## RECORDED INFORMATION
'''
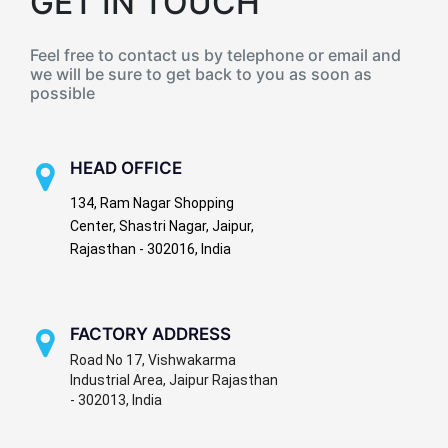
GET IN TOUCH
Feel free to contact us by telephone or email and
we will be sure to get back to you as soon as
possible
HEAD OFFICE
134, Ram Nagar Shopping
Center, Shastri Nagar, Jaipur,
Rajasthan - 302016, India
FACTORY ADDRESS
Road No 17, Vishwakarma
Industrial Area, Jaipur Rajasthan
- 302013, India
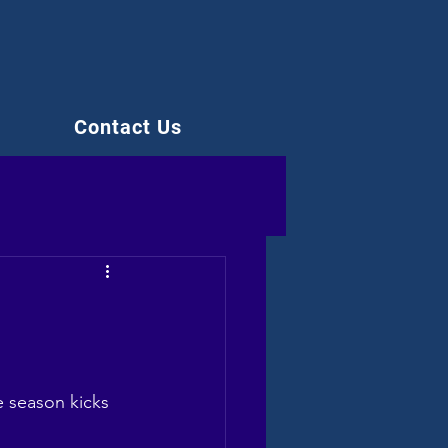
Contact Us
e season kicks 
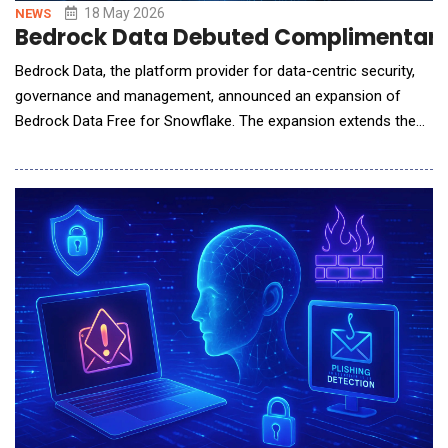
18 May 2026
NEWS
Bedrock Data Debuted Complimentary 
Bedrock Data, the platform provider for data-centric security,
governance and management, announced an expansion of
Bedrock Data Free for Snowflake. The expansion extends the
same free tier to Snowflake Cortex, adding Cortex agent
discovery, agent cards that map each Cortex agent to the data
it can access and expand data classification by business
domain. Bedrock Data Free for Snowflake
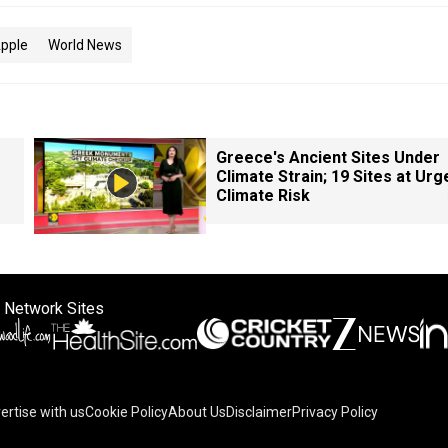
pple
World News
Greece's Ancient Sites Under
Climate Strain; 19 Sites at Urg
Climate Risk
 Network Sites
ertise with us
Cookie Policy
About Us
Disclaimer
Privacy Policy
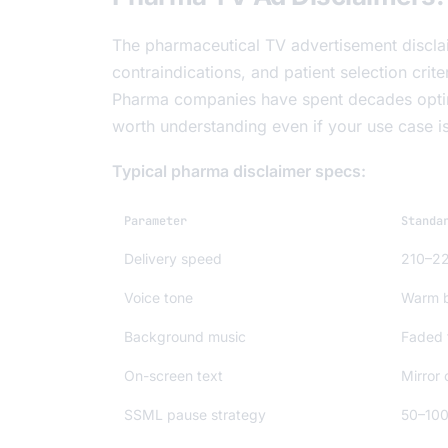
The pharmaceutical TV advertisement disclai
contraindications, and patient selection crit
Pharma companies have spent decades optimiz
worth understanding even if your use case is 
Typical pharma disclaimer specs:
Parameter
Standa
Delivery speed
210–2
Voice tone
Warm b
Background music
Faded t
On-screen text
Mirror
SSML pause strategy
50–100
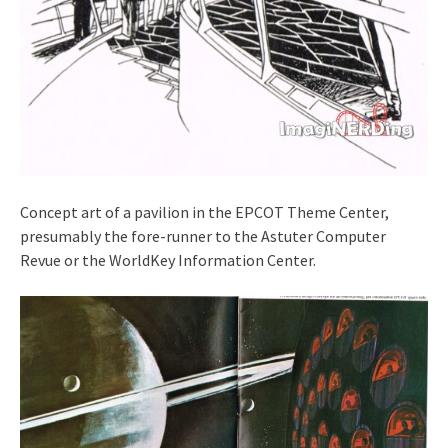
Concept art of a pavilion in the EPCOT Theme Center,
presumably the fore-runner to the Astuter Computer
Revue or the WorldKey Information Center.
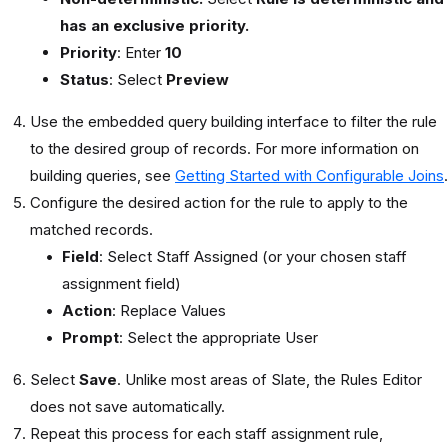
has an exclusive priority.
Priority
: Enter
10
Status
: Select
Preview
Use the embedded query building interface to filter the rule
to the desired group of records. For more information on
building queries, see
Getting Started with Configurable Joins
.
Configure the desired action for the rule to apply to the
matched records.
Field
: Select Staff Assigned (or your chosen staff
assignment field)
Action
: Replace Values
Prompt
: Select the appropriate User
Select
Save
. Unlike most areas of Slate, the Rules Editor
does not save automatically.
Repeat this process for each staff assignment rule,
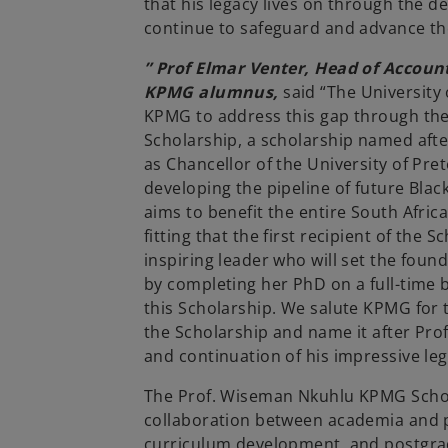
that his legacy lives on through the d
continue to safeguard and advance th
” Prof Elmar Venter, Head of Account
KPMG alumnus,
said “The University 
KPMG to address this gap through t
Scholarship, a scholarship named afte
as Chancellor of the University of Pre
developing the pipeline of future Blac
aims to benefit the entire South Afric
fitting that the first recipient of the 
inspiring leader who will set the found
by completing her PhD on a full-time 
this Scholarship. We salute KPMG for th
the Scholarship and name it after Pro
and continuation of his impressive leg
The Prof. Wiseman Nkuhlu KPMG Schola
collaboration between academia and p
curriculum development, and postgradu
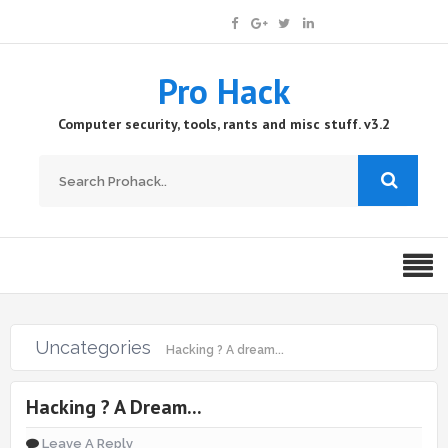
Pro Hack
Computer security, tools, rants and misc stuff. v3.2
Uncategories
Hacking ? A dream...
Hacking ? A Dream...
Leave A Reply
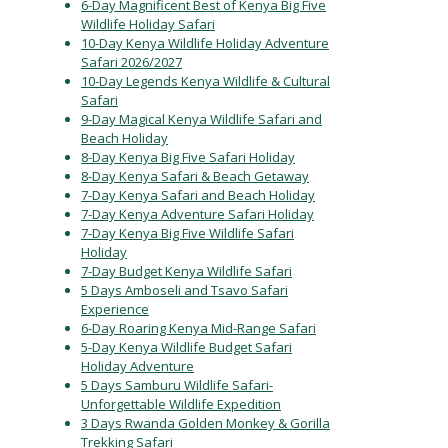
6-Day Magnificent Best of Kenya Big Five
Wildlife Holiday Safari
10-Day Kenya Wildlife Holiday Adventure
Safari 2026/2027
10-Day Legends Kenya Wildlife & Cultural
Safari
9-Day Magical Kenya Wildlife Safari and
Beach Holiday
8-Day Kenya Big Five Safari Holiday
8-Day Kenya Safari & Beach Getaway
7-Day Kenya Safari and Beach Holiday
7-Day Kenya Adventure Safari Holiday
7-Day Kenya Big Five Wildlife Safari
Holiday
7-Day Budget Kenya Wildlife Safari
5 Days Amboseli and Tsavo Safari
Experience
6-Day Roaring Kenya Mid-Range Safari
5-Day Kenya Wildlife Budget Safari
Holiday Adventure
5 Days Samburu Wildlife Safari-
Unforgettable Wildlife Expedition
3 Days Rwanda Golden Monkey & Gorilla
Trekking Safari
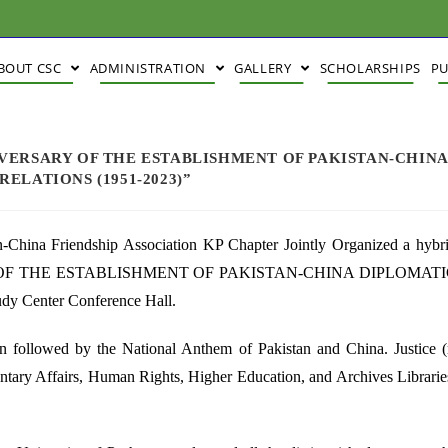
BOUT CSC
ADMINISTRATION
GALLERY
SCHOLARSHIPS
PU
VERSARY OF THE ESTABLISHMENT OF PAKISTAN-CHIN
ELATIONS (1951-2023)”
n-China Friendship Association KP Chapter Jointly Organized a hybr
F THE ESTABLISHMENT OF PAKISTAN-CHINA DIPLOMATI
y Center Conference Hall.
an followed by the National Anthem of Pakistan and China. Justice (
ntary Affairs, Human Rights, Higher Education, and Archives Librarie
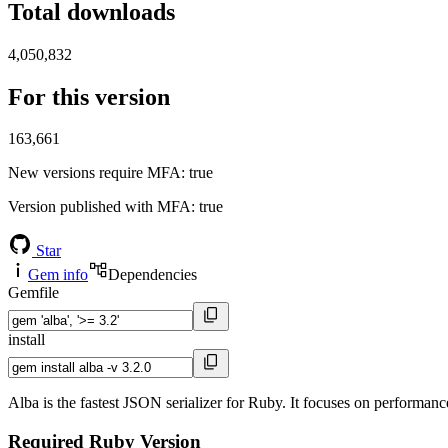
Total downloads
4,050,832
For this version
163,661
New versions require MFA
: true
Version published with MFA
: true
Star
Gem info
Dependencies
Gemfile
install
Alba is the fastest JSON serializer for Ruby. It focuses on performance,
Required Ruby Version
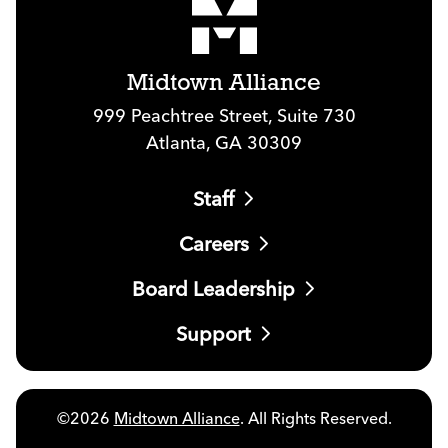
Midtown Alliance
999 Peachtree Street, Suite 730
Atlanta, GA 30309
Staff
Careers
Board Leadership
Support
©2026
Midtown Alliance
. All Rights Reserved.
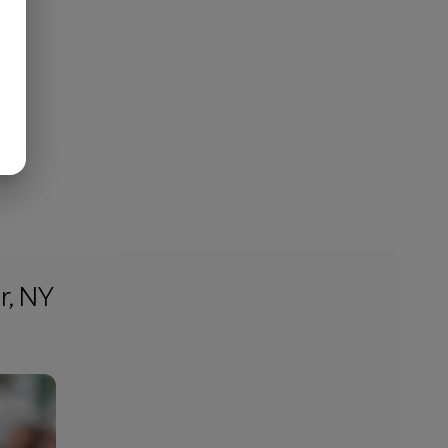
r, NY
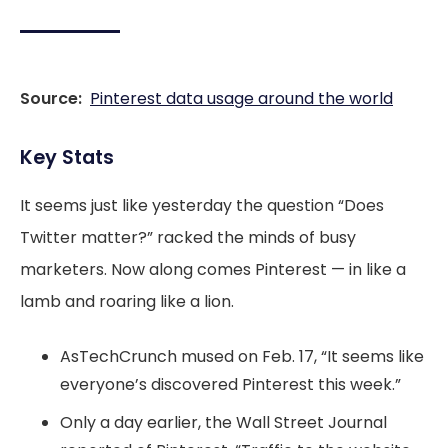
Source:
Pinterest data usage around the world
Key Stats
It seems just like yesterday the question “Does
Twitter matter?” racked the minds of busy
marketers. Now along comes Pinterest — in like a
lamb and roaring like a lion.
AsTechCrunch mused on Feb. 17, “It seems like
everyone’s discovered Pinterest this week.”
Only a day earlier, the Wall Street Journal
'''
## EXERCISE DETAILS
Every entry above needs to be retyped exactly; drop the pictures.

## RESPONSE TO THE EXERCISE
GET IN TOUCH
Feel free to contact us by telephone or email and
we will be sure to get back to you as soon as
possible
HEAD OFFICE
134, Ram Nagar Shopping
Center, Shastri Nagar, Jaipur,
Rajasthan - 302016, India
FACTORY ADDRESS
Road No 17, Vishwakarma
Industrial Area, Jaipur Rajasthan
- 302013, India
Contact Us
e season kicks 
18 May 2026
NEWS
Bedrock Data Debuted Complimentary 
Bedrock Data, the platform provider for data-centric security,
governance and management, announced an expansion of
Bedrock Data Free for Snowflake. The expansion extends the
same free tier to Snowflake Cortex, adding Cortex agent
discovery, agent cards that map each Cortex agent to the data
it can access and expand data classification by business
domain. Bedrock Data Free for Snowflake
pple
World News
Greece's Ancient Sites Under
Climate Strain; 19 Sites at Urg
Climate Risk
 Network Sites
ertise with us
Cookie Policy
About Us
Disclaimer
Privacy Policy
The pharmaceutical TV advertisement disclai
contraindications, and patient selection crit
Pharma companies have spent decades optimiz
worth understanding even if your use case is 
Typical pharma disclaimer specs:
Parameter
Standa
Delivery speed
210–2
Voice tone
Warm b
Background music
Faded t
On-screen text
Mirror
SSML pause strategy
50–100
Concept art of a pavilion in the EPCOT Theme Center,
presumably the fore-runner to the Astuter Computer
Revue or the WorldKey Information Center.
has an exclusive priority.
Priority
: Enter
10
Status
: Select
Preview
Use the embedded query building interface to filter the rule
to the desired group of records. For more information on
building queries, see
Getting Started with Configurable Joins
.
Configure the desired action for the rule to apply to the
matched records.
Field
: Select Staff Assigned (or your chosen staff
assignment field)
Action
: Replace Values
Prompt
: Select the appropriate User
Select
Save
. Unlike most areas of Slate, the Rules Editor
does not save automatically.
Repeat this process for each staff assignment rule,
that his legacy lives on through the d
continue to safeguard and advance th
” Prof Elmar Venter, Head of Account
KPMG alumnus,
said “The University 
KPMG to address this gap through t
Scholarship, a scholarship named afte
as Chancellor of the University of Pre
developing the pipeline of future Blac
aims to benefit the entire South Afric
fitting that the first recipient of the 
inspiring leader who will set the found
by completing her PhD on a full-time 
this Scholarship. We salute KPMG for th
the Scholarship and name it after Pro
and continuation of his impressive leg
The Prof. Wiseman Nkuhlu KPMG Schola
collaboration between academia and p
curriculum development, and postgradu
Pro Hack
Computer security, tools, rants and misc stuff. v3.2
Uncategories
Hacking ? A dream...
Hacking ? A Dream...
Leave A Reply
6-Day Magnificent Best of Kenya Big Five
Wildlife Holiday Safari
10-Day Kenya Wildlife Holiday Adventure
Safari 2026/2027
10-Day Legends Kenya Wildlife & Cultural
Safari
9-Day Magical Kenya Wildlife Safari and
Beach Holiday
8-Day Kenya Big Five Safari Holiday
8-Day Kenya Safari & Beach Getaway
7-Day Kenya Safari and Beach Holiday
7-Day Kenya Adventure Safari Holiday
7-Day Kenya Big Five Wildlife Safari
Holiday
7-Day Budget Kenya Wildlife Safari
5 Days Amboseli and Tsavo Safari
Experience
6-Day Roaring Kenya Mid-Range Safari
5-Day Kenya Wildlife Budget Safari
Holiday Adventure
5 Days Samburu Wildlife Safari-
Unforgettable Wildlife Expedition
3 Days Rwanda Golden Monkey & Gorilla
Trekking Safari
BOUT CSC
ADMINISTRATION
GALLERY
SCHOLARSHIPS
PU
VERSARY OF THE ESTABLISHMENT OF PAKISTAN-CHIN
ELATIONS (1951-2023)”
n-China Friendship Association KP Chapter Jointly Organized a hybr
F THE ESTABLISHMENT OF PAKISTAN-CHINA DIPLOMATI
y Center Conference Hall.
an followed by the National Anthem of Pakistan and China. Justice (
ntary Affairs, Human Rights, Higher Education, and Archives Librarie
Total downloads
4,050,832
For this version
163,661
New versions require MFA
: true
Version published with MFA
: true
Star
Gem info
Dependencies
Gemfile
install
Alba is the fastest JSON serializer for Ruby. It focuses on performance,
Required Ruby Version
Midtown Alliance
999 Peachtree Street, Suite 730
Atlanta, GA 30309
Staff
Careers
Board Leadership
Support
©2026
Midtown Alliance
. All Rights Reserved.
r, NY
Source:
Pinterest data usage around the world
Key Stats
It seems just like yesterday the question “Does
Twitter matter?” racked the minds of busy
marketers. Now along comes Pinterest — in like a
lamb and roaring like a lion.
AsTechCrunch mused on Feb. 17, “It seems like
everyone’s discovered Pinterest this week.”
Only a day earlier, the Wall Street Journal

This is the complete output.